Physiological effects
Homocysteine metabolism	Degradation of homocysteine to cysteine and L-glutathione
Fat/carbohydrate metabolism	Stimulation of gluconeogenesis
Protein/amino acid metabolism	Biosynthesis of neurotransmitters such as serotonin, norepinephrine, dopamine, GABA
Blood	Hemosynthesis and erythrocyte maturation
Immune system	Regulation of lymphocyte and antibody proliferation

EFSA Health Claims

Health claims		EFSA opinion
Vitamin B₆ (pyridoxine)	Contributes to normal cysteine synthesis Contributes to a normal energy metabolism Contributes to a normal homocysteine metabolism Contributes to normal psychological function Contributes to the reduction of fatigue Contributes to a normal function of the nervous system Contributes to protein and glycogen metabolism Contributes to the normal formation of red blood cells Contributes to a normal function of the immune system Contributes to the regulation of hormone activity

Recommended intake

D-A-CH recommended nutrient intake (Reference values EFSA and NHI )
	Age	Vitamin B₆(mg/d)
Infants (months)
	0-4	0.1
	4-12	0.3
Children (years)
	1-4	0.6
	4-7	0.7
	7-10	1.0
	10-13	1.2
	13-15	1.4
Teenagers/adults (years)		Women	Men
	15-19	1.6	1.4
	19-25	1.6	1.4
	25-51	1.6	1.4
	51-65	1.6	1.4
	> 65	1.6	1.4
Pregnancy	1.8
Breast-feeding	1.6
Increased need	Growth, pregnancy, weight training, high protein diet, alcohol abuse, smoking, chronic diseases such as diabetes mellitus, renal insufficiency, bronchial asthma, tryptophan metabolism disorders etc.
Special groups at risk of deficiency	Weightlifters, chronically ill people

Recommended intake according to food labelling regulations		Vitamin B₆
(=100 % TB marking on label)		1.4 mg
Nutrient safety
UL	Long-term daily intake, where no adverse health effects are expected	100 mg/d (according to NIH)
NOAEL	Maximum uptake dose, with no observed adverse effect.	200 mg/d
Safety	European Commission has looked at the safety of Vitamin B₆

Detailed information

Vitamin B₆ and nerve metabolism

Vitamin B₆ is closely linked to amino acid metabolism and is an important factor for neurotransmitter synthesis. As a result, the symptoms of deficiency first appear in the area of nerve metabolism. Non-specific disorders of the central nervous system, increased excitability or nervousness are the first signs of a suboptimal vitamin B₆ supply, which can be treated by vitamin B₆ supplementation (1). Other signs of B₆ deficiency are cramps, impaired movement, paralysis, growth disorders, dermatitis and changes in the mucous membranes (2).

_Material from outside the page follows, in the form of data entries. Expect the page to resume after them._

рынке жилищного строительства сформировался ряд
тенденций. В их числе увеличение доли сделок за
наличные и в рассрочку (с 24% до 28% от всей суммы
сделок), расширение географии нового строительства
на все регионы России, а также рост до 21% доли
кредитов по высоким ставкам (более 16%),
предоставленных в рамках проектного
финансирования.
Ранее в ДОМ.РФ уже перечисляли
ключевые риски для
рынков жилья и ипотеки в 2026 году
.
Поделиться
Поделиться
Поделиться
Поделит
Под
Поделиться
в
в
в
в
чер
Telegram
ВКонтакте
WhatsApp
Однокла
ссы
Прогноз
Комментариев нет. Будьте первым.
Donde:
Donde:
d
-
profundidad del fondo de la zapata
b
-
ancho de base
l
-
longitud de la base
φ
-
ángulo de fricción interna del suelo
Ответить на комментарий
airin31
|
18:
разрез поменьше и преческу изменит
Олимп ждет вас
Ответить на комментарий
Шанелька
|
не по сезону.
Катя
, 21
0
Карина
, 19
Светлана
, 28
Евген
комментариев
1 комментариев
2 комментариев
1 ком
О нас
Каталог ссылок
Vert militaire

Vitamin B₆ in neurological disorders

Psychological and neurological deficits based on noradrenaline- and dopamine-dependent neurotransmission disorders can be improved by vitamin B₆-supplementation (3). The synthesis of serotonin has a positive effect on insomnia, nervousness and anxiety. A typical sign of vitamin B₆ deficiency is a lack of dream recall (4). In neuropathies and neurological disorders, good outcomes have been observed with high doses of vitamin B₆. In the treatment of carpal tunnel syndrome, an acute to chronic neuropathy in the hand area, vitamin B₆ is considered an efficient, risk-free therapeutic (5).

Vitamin B₆ for PMS

High doses of vitamin B₆ are used for painful menstrual bleeding (dysmenorrhea) and depressive disorders in the premenstrual phase. In several clinical studies, vitamin B₆ supplementation of up to 100 mg/day positively influenced both PMS and premenstrual depression (6). The effectiveness of vitamin B₆ therapy in hormone-dependent depression in premenopausal women has also been demonstrated in several clinical studies (7).

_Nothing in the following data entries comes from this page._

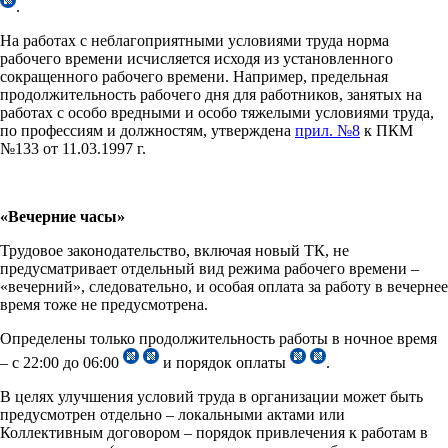
.
На работах с неблагоприятными условиями труда норма
рабочего времени исчисляется исходя из установленного
сокращенного рабочего времени. Например, предельная
продолжительность рабочего дня для работников, занятых на
работах с особо вредными и особо тяжелыми условиями труда,
по профессиям и должностям, утверждена
прил. №8
к ПКМ
№133 от 11.03.1997 г.
«Вечерние часы»
Трудовое законодательство, включая новый ТК, не
предусматривает отдельный вид режима рабочего времени –
«вечерний», следовательно, и особая оплата за работу в вечернее
время тоже не предусмотрена.
Определены только продолжительность работы в ночное время
– с 22:00 до 06:00
и порядок оплаты
.
В целях улучшения условий труда в организации может быть
предусмотрен отдельно – локальными актами или
Коллективным договором – порядок привлечения к работам в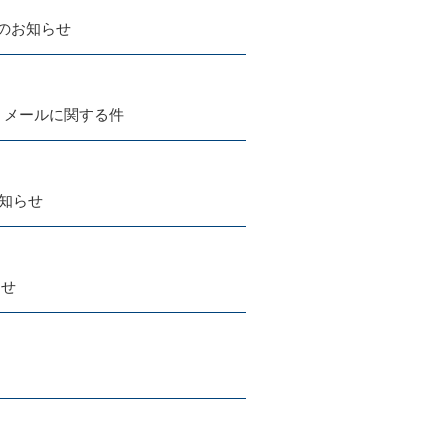
店のお知らせ
）メールに関する件
お知らせ
らせ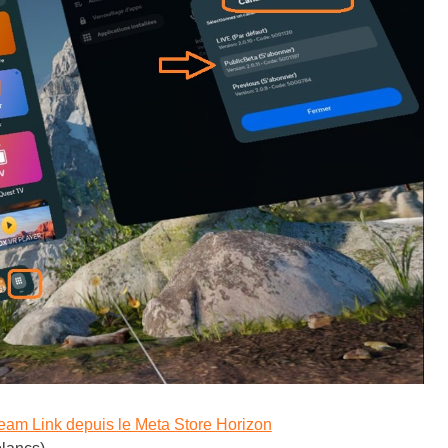
team Link depuis le Meta Store Horizon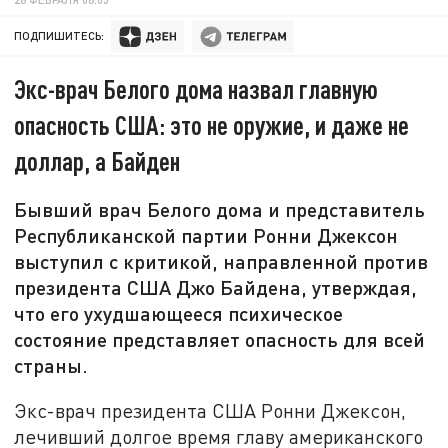
ПОДПИШИТЕСЬ:
Экс-врач Белого дома назвал главную
опасность США: это не оружие, и даже не
доллар, а Байден
Бывший врач Белого дома и представитель
Республиканской партии Ронни Джексон
выступил с критикой, направленной против
президента США Джо Байдена, утверждая,
что его ухудшающееся психическое
состояние представляет опасность для всей
страны.
Экс-врач президента США Ронни Джексон,
лечивший долгое время главу американского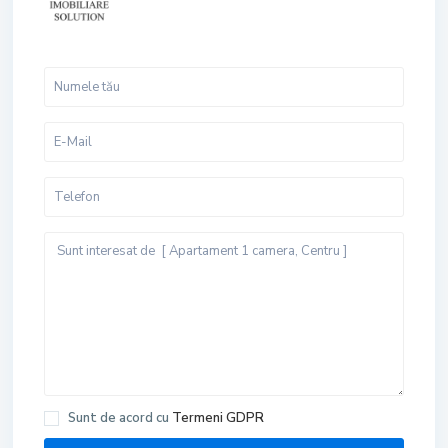
Sunt de acord cu
Termeni GDPR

Oral contraceptives affect the B₆-status

It is known that the vitamin B₆ status of oral contraceptives users is significantly lower than those of non-users (8). The large-scale NHANES study conducted in the US in 2003-2004 shows that 75% of users of oral contraceptives who did not additionally supplement had significantly reduced B₆ values (< 20 nmol/l plasma P5P) (9).
Nervousness, irritability and depression are often observed when oral contraceptives are used. There is an established physiological relationship with vitamin-B6 status: Vitamin B₆ is a cofactor in the decarboxylation of amino acids that lead to the formation of neurotransmitters. An estrogen-induced vitamin B₆ deficiency can lead to disorders in tryptophan metabolism and negatively affect serotonin availability in the central nervous system, whereby the symptoms mentioned can manifest themselves (8) (9). Vitamin B₆ deficit seems to be more common in women than previously thought. Micronutrient screening in an Austrian GP's practice showed that 45 % of the women examined had a vitamin B₆ status below the reference range (as opposed to 23 % in men) (10).

Vitamin B₆-Status as a factor of women's health

Insufficient (suboptimal) vitamin B₆ status has short-term and long-term health relevance for users of oral contraceptives. A suboptimal status can trigger complex metabolic disorders that are co-factors for other diseases. For example, new epidemiological studies suggest a negative correlation between vitamin B₆ intake (and folic acid intake) and breast cancer risk (11).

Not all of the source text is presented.